M Veerappa Moily Suggested to Increasing the Retirement Age of Chiefs of Public Sector Banks to 70 Years.

Parliamentary board asks RBI to analysis rules on capital needs for banks.
M Veerappa Moily Suggested to Increasing the Retirement Age of Chiefs of Public Sector Banks to 70 Years.

The group headed by former Union Minister M Veerappa Moily suggested raising the retirement age of chiefs of public sector banks to 70 years.

A parliamentary panel has asked the Reserve Bank to relieve capital adequacy norms for banks, review supervisory framework PCA, and urged the government to set up a committee to look into issues about answerability of the central bank as a supervisory body.

The standing committee on finance also asked the RBI to appraise the effectiveness of its own guidelines on dealing with frauds.

 Besides, the committee headed by veteran Congress leader and former Union Minister M Veerappa Moily also recommended increasing the retirement age of chiefs of public sector banks to 70 years and effect proper manpower planning and HR development strategies in PSBs.

The report of the committee was nominated in Parliament on Thursday.

Questioning the RBI's decision to keep capital sufficiency norms higher than prescribed under the global framework of Basel III, the lawmakers said the central bank has restricted lending capacity of banks and amplified the burden on the government for a recapitalization of PSBs.

The committee said it has been known that while Basel framework requires an application of capital standards to globally active banks of the 21 PSBs, nine PSBs are not globally active as also most of the older private banks are also not globally active.

In respect of the nine PSBs, (Central Bank of India, Andhra Bank, OBC, Corporation Bank, Vijaya Bank, Bank of Maharashtra, United Bank of India, Dena Bank and Punjab and Sind Bank) which had collective risk-weighted assets of just about Rs.9.93 lakh crore as of March 2018, this translates into additional capital requirement of around Rs 35,000 crore.

"Such stringent norms predetermined by RBI for our banks…is impractical and unnecessary," said the report.

The parliamentary panel said the predetermined supplementary capital requirement for these nine banks (who are already under RBI's PCA framework with lending restrictions), if waive, will release huge funds to the extent of about Rs 5.34 lakh crore, instead of 51 percent growth in the loan book of these banks.

This will lead to a generation of additional interest income of about Rs 50,000 crore annually, "which will obviate the need" for additional capital infusion into these banks through our fiscally unnatural national budget.

The committee further notes that the RBI has been retrenchment the screws on the operations of 11 PSBs including their lending and hiring activities under the Prompt Corrective Action (PCA) framework.

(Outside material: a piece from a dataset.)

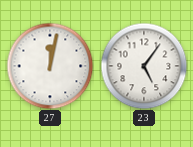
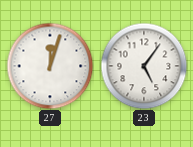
27: 12:02 -> 12:03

The RBI's revised PCA framework, implemented in 2017, and monitors and classifies banks into three risk parameter based on their capital adequacy, net non-performing assets (NPAs), return on assets and leverage.

"The committee would, therefore, expect the RBI to provide a rational and positive roadmap for each of these 11 banks to come out of the severe PCA framework within a predetermined timeframe so that they can resume their normal banking operations," the report said.

The panel "anxious" that the PCA framework may end up bringing more and more PSBs under its ambit.

"The Committee would, therefore, urge both the RBI and the government to continuously monitor the circumstances for each of these banks and relax/review the PCA framework…" it said.

With regards to spurt in frauds in the banking system, the panel asked the RBI to look into and review the role and efficiency of various types of an audit conducted in banks and its incapability so far to alleviate the occurrence of frauds in banks.

"The RBI should also evaluate the efficiency of their own strategy of May 7, 2015, providing an arrangement for dealing with loan frauds," it added.

On the issue of RBI seeking more powers, the panel said has advocated that the government should constitute a high-powered committee to evaluate the role, powers, and authority of RBI in "its entirety", while also appraise the economic collision of the various NPA declaration guidelines/schemes formulated by RBI from time to time.

"The planned Committee should look into those provisions of the RBI Act, Banking (Regulation) Act and another applicable statute with a view to ensuring the accountability of RBI as the regulator of the banking sector including the matter of having RBI nominees on the Boards of banks," the panel said.

The panel also optional that a three-month overlap may be provided at a CEO level to facilitate a smooth transition in PSBs.

Further, with a view to utilizing the knowledge of senior bankers, the retirement age of CEOs of PSBs can be raised to 70 years as in the case of their private sector counterparts.

The committee also desired that RBI as a supervisor should consider separate treatment of NPAs due to willful defaulters and those where defaults are because of unconnected reasons such as annulment of coal blocks and policy intervention by the judiciary and general policy changes in various sectors such as coal, power, steel, telecom, roads.

For this purpose, the concerned RBI guidelines/circulars should be reviewed, said the panel's report.